Objective: To examine the potential association between social capital and self-rated health within a low income community of Santiago, Chile.

Method: Cross-sectional survey, based on in-home interviews in the municipality of Puente Alto in Santiago, Chile. The participants were 781 residents of four neighbourhoods within Puente Alto (mean age 45.5 years).
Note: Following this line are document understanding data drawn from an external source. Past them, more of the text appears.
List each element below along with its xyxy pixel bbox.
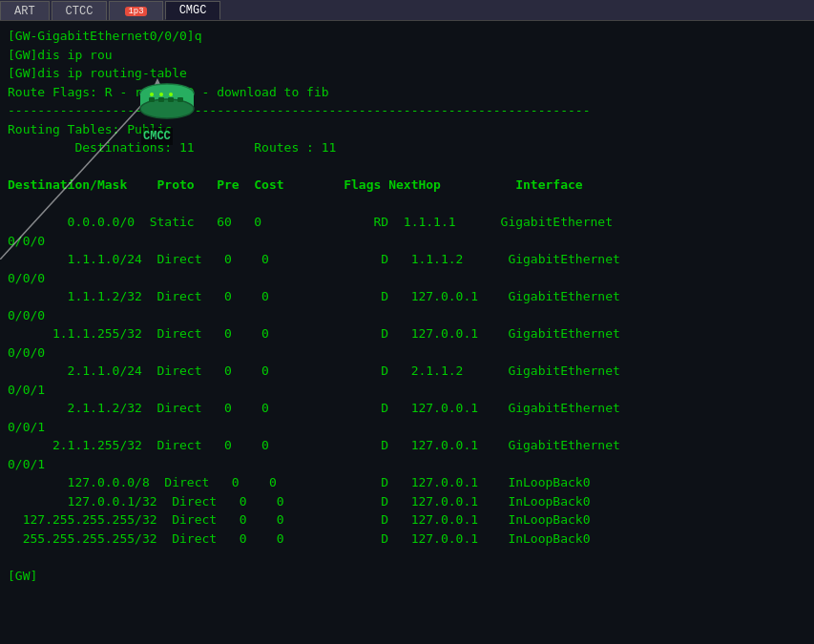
tab-ips[interactable]: 1p3 [109, 1, 162, 20]
tab-ips-badge: 1p3 [125, 7, 146, 16]
line-18: 0/0/0 [8, 345, 45, 360]
line-26: 127.0.0.1/32 Direct 0 0 D 127.0.0.1 InLo… [8, 494, 590, 509]
line-11: 0.0.0.0/0 Static 60 0 RD 1.1.1.1 Gigabit… [8, 215, 613, 229]
line-12: 0/0/0 [8, 234, 45, 248]
tab-ctcc-label: CTCC [66, 5, 94, 18]
line-17: 1.1.1.255/32 Direct 0 0 D 127.0.0.1 Giga… [8, 326, 620, 341]
line-2: [GW]dis ip rou [8, 48, 113, 62]
line-5: ----------------------------------------… [8, 103, 590, 117]
line-3: [GW]dis ip routing-table [8, 66, 187, 80]
tab-cmgc[interactable]: CMGC [165, 1, 221, 20]
line-30: [GW] [8, 569, 37, 583]
tab-art[interactable]: ART [0, 1, 50, 20]
line-4: Route Flags: R - relay, D - download to … [8, 85, 329, 99]
line-23: 2.1.1.255/32 Direct 0 0 D 127.0.0.1 Giga… [8, 438, 620, 452]
line-28: 255.255.255.255/32 Direct 0 0 D 127.0.0.… [8, 531, 590, 546]
line-1: [GW-GigabitEthernet0/0/0]q [8, 29, 202, 43]
line-29 [8, 550, 15, 564]
line-21: 2.1.1.2/32 Direct 0 0 D 127.0.0.1 Gigabi… [8, 401, 620, 415]
line-13: 1.1.1.0/24 Direct 0 0 D 1.1.1.2 GigabitE… [8, 252, 620, 266]
tab-art-label: ART [14, 5, 35, 18]
line-19: 2.1.1.0/24 Direct 0 0 D 2.1.1.2 GigabitE… [8, 364, 620, 378]
line-20: 0/0/1 [8, 383, 45, 397]
cmcc-label: CMCC [141, 128, 173, 145]
terminal-content: [GW-GigabitEthernet0/0/0]q [GW]dis ip ro… [8, 27, 806, 585]
tab-bar: ART CTCC 1p3 CMGC [0, 0, 814, 21]
line-16: 0/0/0 [8, 308, 45, 322]
tab-ctcc[interactable]: CTCC [52, 1, 108, 20]
line-25: 127.0.0.0/8 Direct 0 0 D 127.0.0.1 InLoo… [8, 475, 590, 489]
line-8 [8, 159, 15, 174]
line-9: Destination/Mask Proto Pre Cost Flags Ne… [8, 177, 583, 192]
line-24: 0/0/1 [8, 457, 45, 471]
tab-cmgc-label: CMGC [179, 4, 207, 17]
terminal-area[interactable]: CMCC [GW-GigabitEthernet0/0/0]q [GW]dis … [0, 21, 814, 644]
line-27: 127.255.255.255/32 Direct 0 0 D 127.0.0.… [8, 512, 590, 527]
line-14: 0/0/0 [8, 271, 45, 285]
line-10 [8, 197, 15, 211]
line-22: 0/0/1 [8, 420, 45, 434]
line-15: 1.1.1.2/32 Direct 0 0 D 127.0.0.1 Gigabi… [8, 289, 620, 303]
Results: Principal components analysis with varimax rotation identified five domains of social capital: perceived trust in neighbours, perceived trust in organisations, reciprocity within the neighbourhood, neighbourhood integration, and social participation (Cronbach alphas: 0.58 to 0.77). Trust and reciprocity were significantly associated with better self-rated health. For example, a one standard deviation increase in trust in neighbours was associated with an adjusted odds ratio of 1.10 (95% confidence interval, CI: 1.05 to 1.15) for reporting good self-rated health. By contrast, social participation was associated with a lower odds (0.89, 95% CI: 0.89 to 1.06) of reporting good health.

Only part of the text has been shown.